MURAL DE SOR JUANA INÉS DE LA CRUZ

(1651-1951)

Entre rosas de números y signos aparece
Sor Juana deslumbrada,
dormida en su visión como en un lienzo:
¡eterna, sí, mas lúcida en el aire
de la mental planicie mexicana!

¿Quién la nombra esta noche o la conjura
desde la ciega geografía ardiendo
como un ascua miniada en sus pupilas?
¿Quién despierta en su frente cuando rasga,
cristalina Gioconda teologal,
el pergamino cándido en que huyen
otra vez linces, galgos, cervatillos,
ligerísimos tropos, cetrería
junto al abismo de sus soledades?
¿Quién es, si al responder no se conoce,
persona de insondable transparencia,
y dice yo como diría el mar,
el bosque, la ilusión, o la mirada
que la envuelve sedienta en el temblor
del penumbroso mundo americano?

¡Ah inocente sibila, melancólica
es toda aparición, mas tú nos hablas
desde tu luz criolla y teresiana,
adolescente y maternal, la lengua
que habernos menester en esta hora:
la de insaciable sed, la de medida!
Porque viste que el mundo es fascinante
geometría.

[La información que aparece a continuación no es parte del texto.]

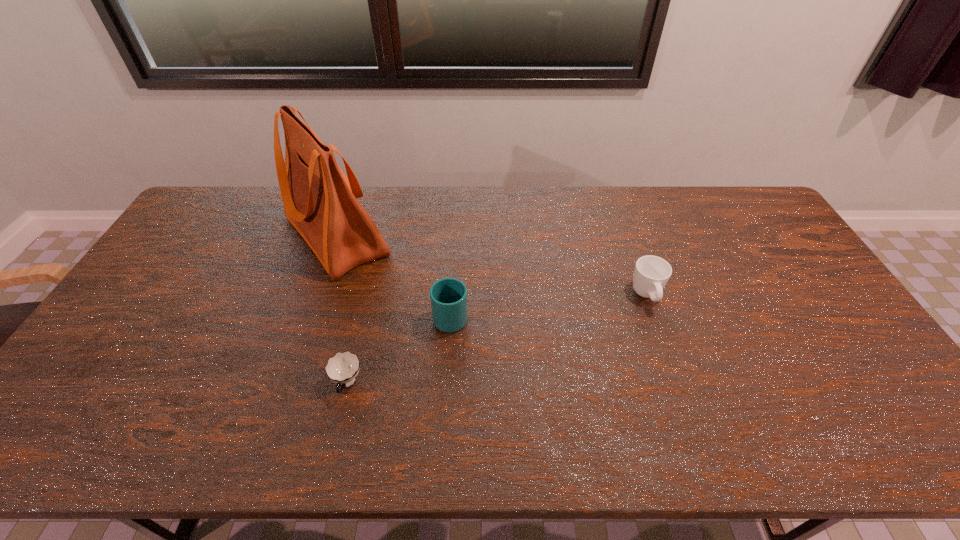 In order to click on vacant position located 0.090m on the handle side of the second object from right to left in this screenshot , I will do `click(453, 276)`.

At what (x,y) coordinates should I click in order to perform the action: click on free space located 0.370m with the handle on the side of the rightmost object. Please return your answer as a coordinate pair (x, y). Image resolution: width=960 pixels, height=540 pixels. Looking at the image, I should click on (698, 442).

What are the coordinates of `free region located 0.110m on the side of the nearest object with the handle` in the screenshot? It's located at (332, 448).

Locate an element on the screen. This screenshot has width=960, height=540. object situated at the far edge is located at coordinates (319, 200).

In the image, there is a desktop. Where is `vacant area at the far edge`? This screenshot has width=960, height=540. vacant area at the far edge is located at coordinates (531, 222).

Oscuro pitagórico,
y rodeada de un vasto sacrificio
que mugía en las rotas extensiones,
contemplaste nacer, tácita aurora,
detrás del abanico y el sollozo,
la dulzura astronómica del Reino.
Y soñaste que todo es caracol
de música, pirámide de sombra,
espiral de una esfera inalcanzable
o fáustica redoma donde el búho
gobierna las morosas potestades;
mas también juego, reverencia, pluma.

Neptúnico el Virrey entra al enigma
por una abigarrada niebla azteca
con pompa imaginaria, y cejijunto
descubre ya el grabado de la muerte
bajo el arco erudito y alegórico
que improvisó floral tu fantasía.
Porque la cifra ptolomeica o griega,
la sal latina o la linterna mágica
son flores en tus manos conceptistas,
estrellas en tus ojos conventuales,
surtidor en tu voz enamorada
del capitoso iris de la Vida.

Y ansiabas penetrar la gracia, oír
los acentos del júbilo en la ley
que ordenara nupcial la perspectiva,
y el gozo de las causas más humildes:
los villancicos, las epifanías
del fuego, del aceite, del membrillo.
Querías descifrar y poseer
la sustancia temblando en el enjambre
retórico de Amor, y en el torcido
impulso de la piedra jesuita
soplada por un hálito salvaje:
¡los pámpanos de oro al Paraíso!
Querías un espacio que se ofrece
para alojar la gloria de esos monstruos,
un tiempo que no sale de su heráldica
o de la tosca ronda por los muros,
sino del golpe virgen de la espuma
y la sorpresa en lo desconocido.

Pero el volcán era un fantasma y solo
brillaban las bujías del palacio
frente a una muchedumbre de alfareros,
de tigres y personas de rocío.
¡Orbe de ecos, de clamor cerrado:
y aún en la mañana más espléndida
la gaviota y el viento oscuramente
contra el abstracto sol de El Escorial!
Hispánico el ocaso te alcanzaba
como un manto de púrpura cayendo
sobre tus hombros: ¡ay, mas tu cabeza
estaba en el albor, entre los pájaros!
Y cuando, enferma de esperanza, vino
al ardiente zureo, al fiel rosario
de tus horas de estudio y plegarias,
lo inmedible, el escándalo del caos
(la sombra no fantástica, infernal),
olvidaste el infolio, el astrolabio,
el laúd, y pusiste gravemente
la docta mano en la terrible llaga.

Supiste renunciar, callar, servir.
Como si hubieras vislumbrado un rostro
frente a cuyo esplendor el laberinto
de la historia, y las máscaras, se esfuman,
regresaste velada, silenciosa,
al esencial donaire de tu origen.

¡Vuelve a él, dulce Niña americana,
parlera quimerista de candor,
y ruega por nosotros que venimos,
amargas olas de implacable sangre,
del hermético espanto que se echaba,
cual bestia mitológica, a tus pies!

Cintio Vitier

Tomado de Homenaje a sor Juana (1951), Vísperas, prólogo de Enrique Saínz, La Habana, Letras Cubanas, 2007, pp. 303-305.